My plan for the appointment was to go in and basically winge about how the service was a bit shit.
I have feelings of anger and disappointment with them. I feel like I'm slipping through the cracks, and I'm going to be left waiting forever because they're just too busy to give me any attention. I've been following other people's stories where they went for their referrals after me, were less sure of themselves, and have still got though faster than me and are on hormone treatments already.
Last time I was there, I met my case worker for the first time (despite me having had several appointments with everybody else before I got to her.) who told me she was not going to take my case to the next gender panel, because she had not seen me twice. I felt in retrospect, that that was blindingly annoying, considering I had done all the other basic stuff the expect of you, and her 'gut' told her that she had been sat talking with a woman.

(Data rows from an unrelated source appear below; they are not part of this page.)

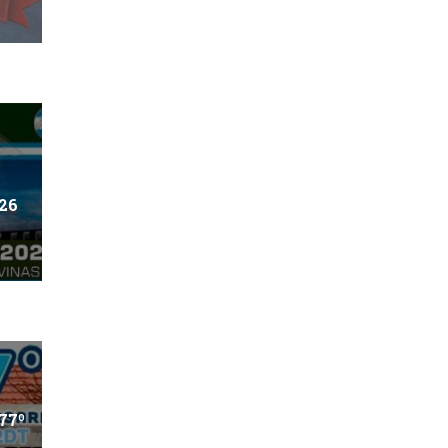
026
77º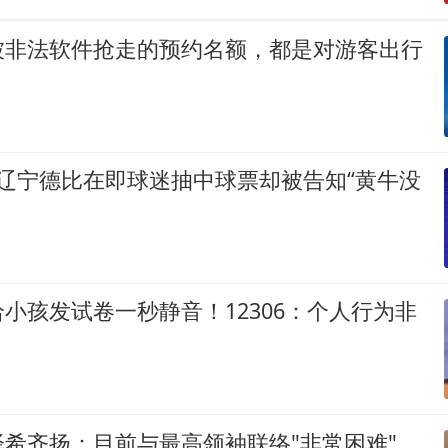
被非法软件抢走的预约名额，都是对游客出行
辽宁德比在即球迷抽中球票却被告知“黄牛没
小孩发试卷一秒静音！12306：个人行为非
希齐扬：目前与最高领袖联络"非常困难"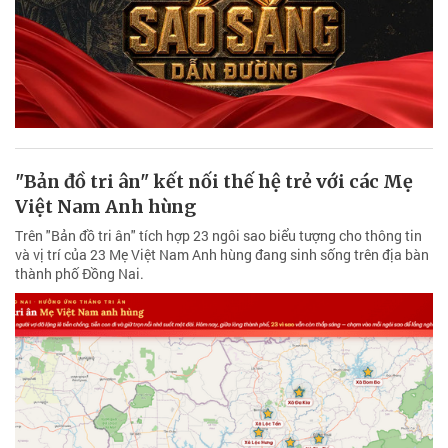
"Bản đồ tri ân" kết nối thế hệ trẻ với các Mẹ
Việt Nam Anh hùng
Trên "Bản đồ tri ân" tích hợp 23 ngôi sao biểu tượng cho thông tin
và vị trí của 23 Mẹ Việt Nam Anh hùng đang sinh sống trên địa bàn
thành phố Đồng Nai.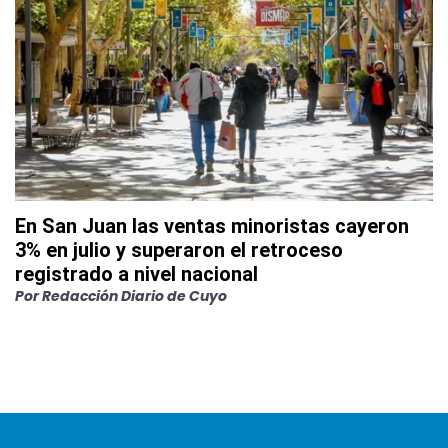
En San Juan las ventas minoristas cayeron
3% en julio y superaron el retroceso
registrado a nivel nacional
Por
Redacción Diario de Cuyo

So I let them have it today, I wasn't an angry ball of rage, but I did get my feelings out there and was very emotive about things. Something I'm not so happy about, because I just don't feel happy about wearing my feelings on my sleeve. I don't want to have to appeal to emotion just to get the things I reasonably need.
So, the doctor flicks through my file and double checks where I am with other appointments to see if I'm having them, to discover I've not even been seen by them yet. She makes a note of chasing things up and lets me know that the waiting lists are long for these things. To which I think I'm going to end up a crazy old cat lady before they get me sorted at this rate.
She's gone into practical mode though, which is good. She asks me about a couple of things, things that I've already got an answer for, so we don't waste time on them. There is long complicated reasoning behind my answer, but all they need is the 'do not want'.
She gives me some leaflets and keeps flicking through my file, presumably to fill in any gaps that may be there, then I get a doozy of a question, asking me about my childhood and how I didn't have feelings about my body and not being quite right then. Okay, so I know it's common for trans people to have early childhood memories of not having the right body and such, or having had mostly girl friends and a liking for expressive arts, but are they really a defining factor? I don't remember my childhood very well at all. My friends group had a mixed of genders, and I didn't favour the arts above the sciences or the humanities or any other departments. I don't see it being relevant, I know they're looking for evidence to make sure I'm not pretending or making this shit up, but they don't need to probe my past to see the woman sitting in front of them do they?
So yeah, I'm annoyed, but I might be back on for the September panel, if I haven't fucked myself over by being a bit too strong-willed today.